§ **THE TASK**
If a line of the records contains the word "that", list it.

§ **INFORMATION PROVIDED**
[Start of section]

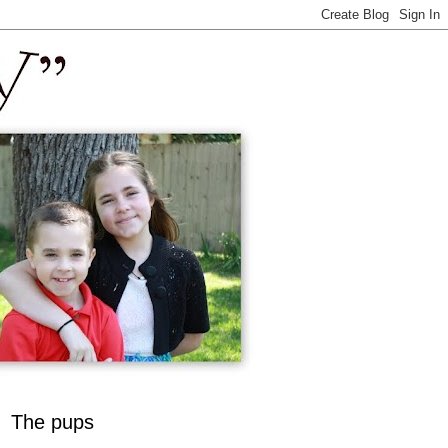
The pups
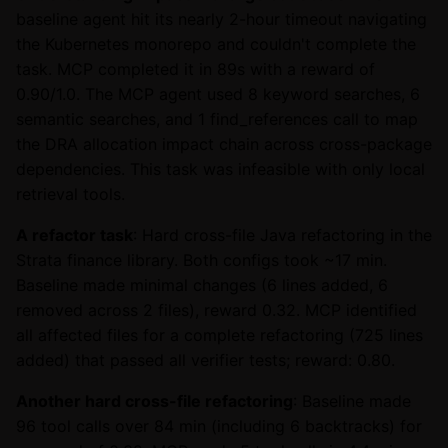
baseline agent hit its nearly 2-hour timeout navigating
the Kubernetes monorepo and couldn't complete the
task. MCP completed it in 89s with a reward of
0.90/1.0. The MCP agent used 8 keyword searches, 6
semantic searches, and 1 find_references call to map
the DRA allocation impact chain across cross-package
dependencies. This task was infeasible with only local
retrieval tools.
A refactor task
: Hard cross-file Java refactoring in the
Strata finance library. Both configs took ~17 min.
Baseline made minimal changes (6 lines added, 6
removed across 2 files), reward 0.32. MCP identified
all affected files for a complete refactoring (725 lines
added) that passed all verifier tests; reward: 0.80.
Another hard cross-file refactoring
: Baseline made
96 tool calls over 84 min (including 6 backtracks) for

[End of section]
[Start of section]

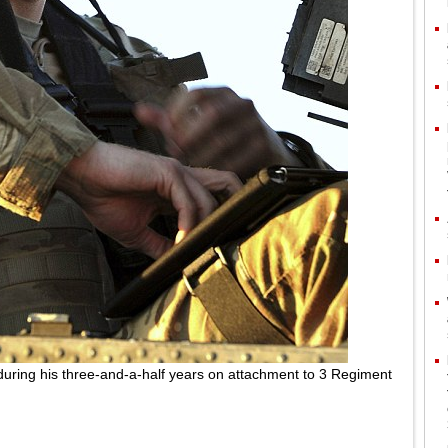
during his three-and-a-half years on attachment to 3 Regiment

[End of section]
[Start of section]

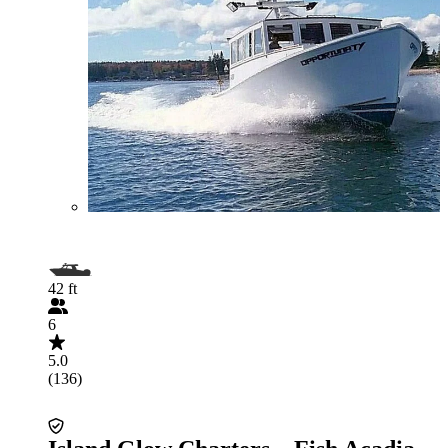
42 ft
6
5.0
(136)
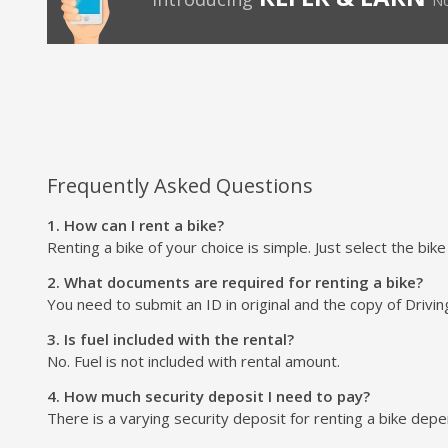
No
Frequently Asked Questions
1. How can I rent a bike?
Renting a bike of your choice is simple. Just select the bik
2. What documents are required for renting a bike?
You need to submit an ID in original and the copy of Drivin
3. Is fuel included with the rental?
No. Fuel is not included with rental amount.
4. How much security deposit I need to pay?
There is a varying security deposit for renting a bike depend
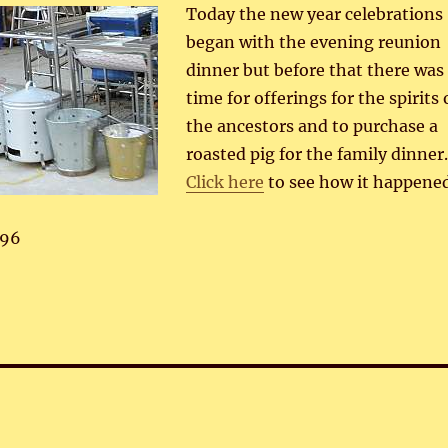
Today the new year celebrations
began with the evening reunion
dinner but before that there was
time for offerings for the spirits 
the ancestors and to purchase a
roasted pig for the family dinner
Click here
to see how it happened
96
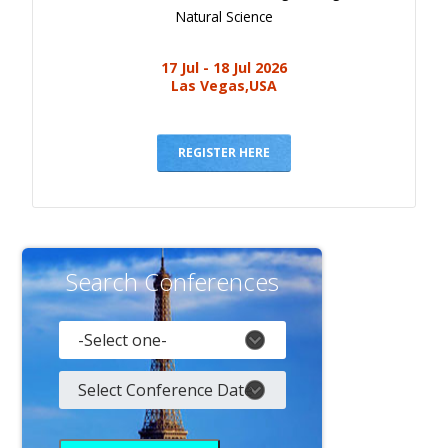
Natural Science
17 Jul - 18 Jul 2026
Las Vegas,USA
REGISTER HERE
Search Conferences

[End of section]

§ **TASK RESULT**
added) that passed all verifier tests; reward: 0.80.
dinner but before that there was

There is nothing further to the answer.